# Thread: Solve equation for all real numbers a

2. ## Re: Solve equation for all real numbers a

Your first step is to put everything over a common denominator. Factor $\displaystyle x^2-3x$ and see if you can work out what the common denominator is. Then, once you've done that, remember that the only way a fraction can be equal to $\displaystyle 0$ is if the numerator is equal to $\displaystyle 0$. This will give you an equation to solve for $\displaystyle a$.

If you require further help, please show what you can do and we'll guide you from there.

3. ## Re: Solve equation for all real numbers a

Okay, so x(x-3) is the common denominator. Which gives me (x^2 + ax-3a + x-12)/ x(x-3) =0 , or (x^2 + x(a+1) - 3(a+4))/ x(x-3).

If I solve the numerator for x, I get x=3, and x=-a-4.

Should I try to solve the equation first with x=3, and then x=-a-4?

4. ## Re: Solve equation for all real numbers a

Originally Posted by cristianodoni72
Okay, so x(x-3) is the common denominator. Which gives me (x^2 + ax-3a + x-12)/ x(x-3) =0 , or (x^2 + x(a+1) - 3(a+4))/ x(x-3).

If I solve the numerator for x, I get x=3, and x=-a-4.

Should I try to solve the equation first with x=3, and then x=-a-4?
Great work so far! You should notice quickly that x=3 cannot be a solution. Why?
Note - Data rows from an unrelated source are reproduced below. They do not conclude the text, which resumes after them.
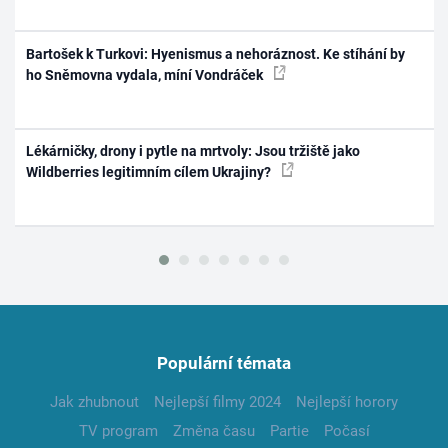
Bartošek k Turkovi: Hyenismus a nehoráznost. Ke stíhání by
ho Sněmovna vydala, míní Vondráček
Lékárničky, drony i pytle na mrtvoly: Jsou tržiště jako
Wildberries legitimním cílem Ukrajiny?
Populární témata
Jak zhubnout
Nejlepší filmy 2024
Nejlepší horory
TV program
Změna času
Partie
Počasí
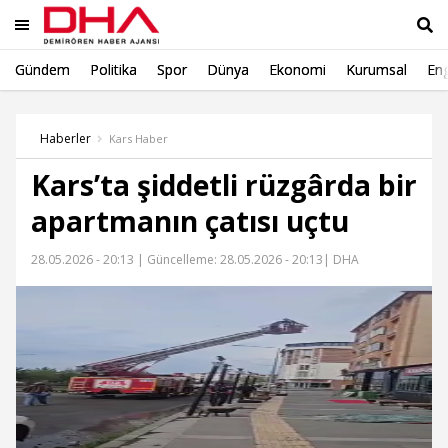
Gündem
Politika
Spor
Dünya
Ekonomi
Kurumsal
Eng
Ara
Haberler
Kars Haber
Kars’ta şiddetli rüzgârda bir
apartmanın çatısı uçtu
28.05.2026 - 20:13 |
Güncelleme: 28.05.2026 - 20:13
| DHA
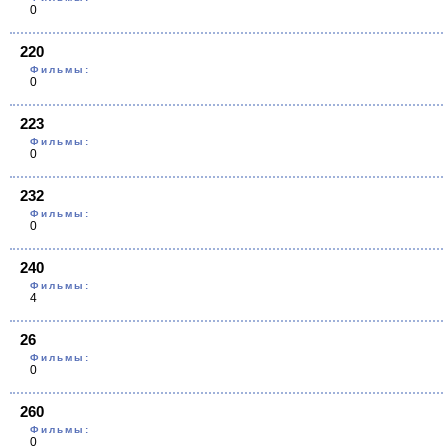
0
220
Фильмы:
0
223
Фильмы:
0
232
Фильмы:
0
240
Фильмы:
4
26
Фильмы:
0
260
Фильмы:
0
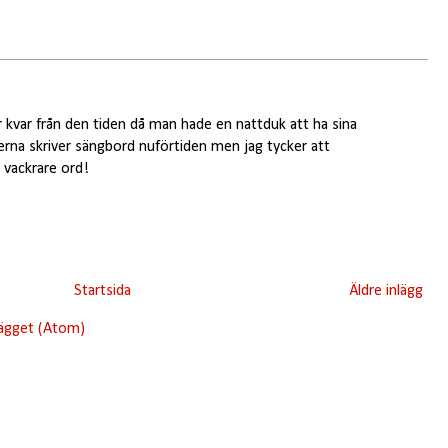
 kvar från den tiden då man hade en nattduk att ha sina
erna skriver sängbord nuförtiden men jag tycker att
 vackrare ord!
Startsida
Äldre inlägg
lägget (Atom)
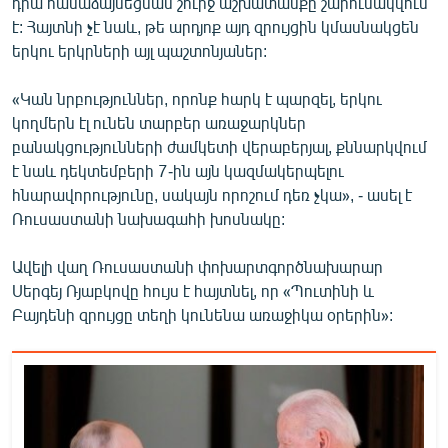
դրա համաձայնեցման շուրջ աշխատանքը շարունակվում
English
է: Հայտնի չէ նաև, թե արդյոք այդ զրույցին կմասնակցեն
երկու երկրների այլ պաշտոնյաներ:
Русский
«Կան նրբություններ, որոնք հարկ է պարզել, երկու
ՀԵՏԵՎԵՔ ՄԵԶ
կողմերն էլ ունեն տարբեր առաջարկներ
բանակցությունների ժամկետի վերաբերյալ, քննարկվում
է նաև դեկտեմբերի 7-ին այն կազմակերպելու
հնարավորությունը, սակայն որոշում դեռ չկա», - ասել է
Ռուսաստանի նախագահի խոսնակը:
«Ազատության» բոլոր կայքերը
Ավելի վաղ Ռուսաստանի փոխարտգործնախարար
Սերգեյ Ռյաբկովը հույս է հայտնել, որ «Պուտինի և
Բայդենի զրույցը տեղի կունենա առաջիկա օրերին»:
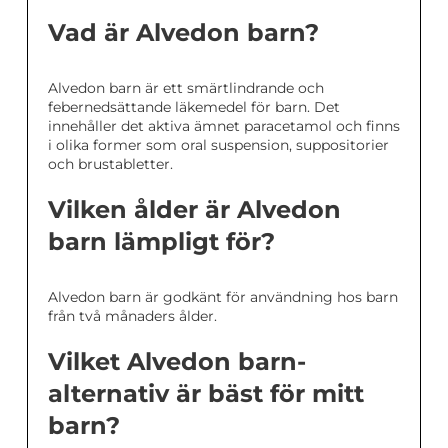
Vad är Alvedon barn?
Alvedon barn är ett smärtlindrande och
febernedsättande läkemedel för barn. Det
innehåller det aktiva ämnet paracetamol och finns
i olika former som oral suspension, suppositorier
och brustabletter.
Vilken ålder är Alvedon
barn lämpligt för?
Alvedon barn är godkänt för användning hos barn
från två månaders ålder.
Vilket Alvedon barn-
alternativ är bäst för mitt
barn?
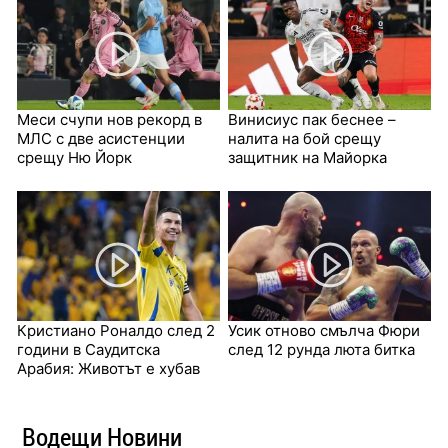
Меси счупи нов рекорд в
Винисиус пак беснее –
МЛС с две асистенции
налита на бой срещу
срещу Ню Йорк
защитник на Майорка
Кристиано Роналдо след 2
Усик отново смълча Фюри
години в Саудитска
след 12 рунда люта битка
Арабия: Животът е хубав
Водещи Новини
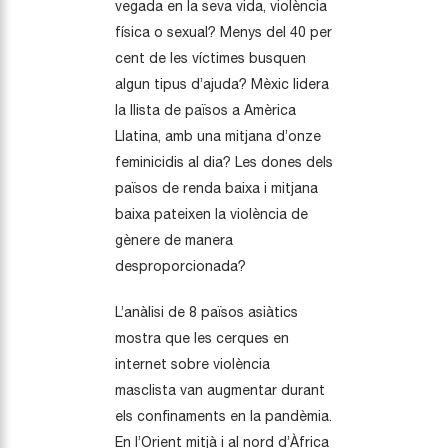
vegada en la seva vida, violència
física o sexual? Menys del 40 per
cent de les víctimes busquen
algun tipus d’ajuda? Mèxic lidera
la llista de països a Amèrica
Llatina, amb una mitjana d’onze
feminicidis al dia? Les dones dels
països de renda baixa i mitjana
baixa pateixen la violència de
gènere de manera
desproporcionada?
L’anàlisi de 8 països asiàtics
mostra que les cerques en
internet sobre violència
masclista van augmentar durant
els confinaments en la pandèmia.
En l’Orient mitjà i al nord d’Àfrica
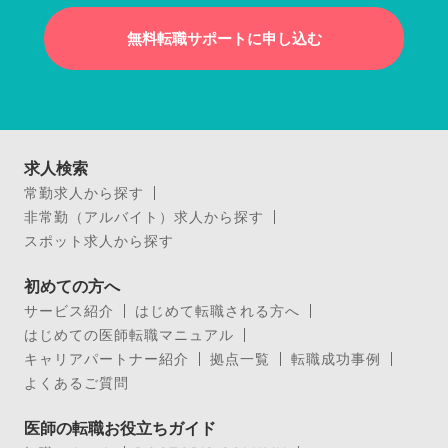
無料転職サポートに申し込む
求人検索
常勤求人から探す
非常勤（アルバイト）求人から探す
スポット求人から探す
初めての方へ
サービス紹介
はじめて転職される方へ
はじめての医師転職マニュアル
キャリアパートナー紹介
拠点一覧
転職成功事例
よくあるご質問
医師の転職お役立ちガイド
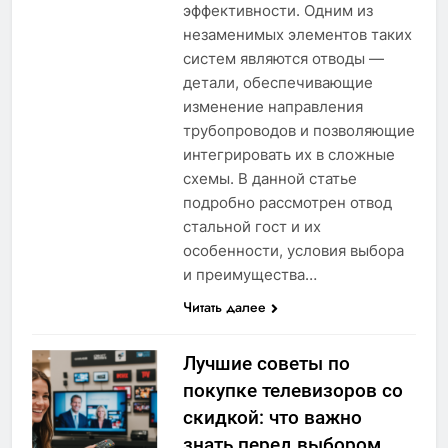
эффективности. Одним из
незаменимых элементов таких
систем являются отводы —
детали, обеспечивающие
изменение направления
трубопроводов и позволяющие
интегрировать их в сложные
схемы. В данной статье
подробно рассмотрен отвод
стальной гост и их
особенности, условия выбора
и преимущества…
Читать далее
Лучшие советы по
покупке телевизоров со
скидкой: что важно
знать перед выбором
5. ## Re: Solve equation for all real numbers a

Thanks! Yes, with x=3, the denominator is 0. So I put x=-a-4, which gives me the numerator 2a-4 and the denominator a^2 +11a+28.
Do I solve the numerator for a now?

6. ## Re: Solve equation for all real numbers a

Originally Posted by cristianodoni72
Thanks! Yes, with x=3, the denominator is 0. So I put x=-a-4, which gives me the numerator 2a-4 and the denominator a^2 +11a+28.
Do I solve the numerator for a now?
You're overcomplicating things and getting slightly muddled. We have learned that $\displaystyle x=-a-4$. Therefore, for all real values of $\displaystyle a$,

$\displaystyle a=-4-x$

We can't simplify any further.

7. ## Re: Solve equation for all real numbers a

Okay! Thanks for guiding me!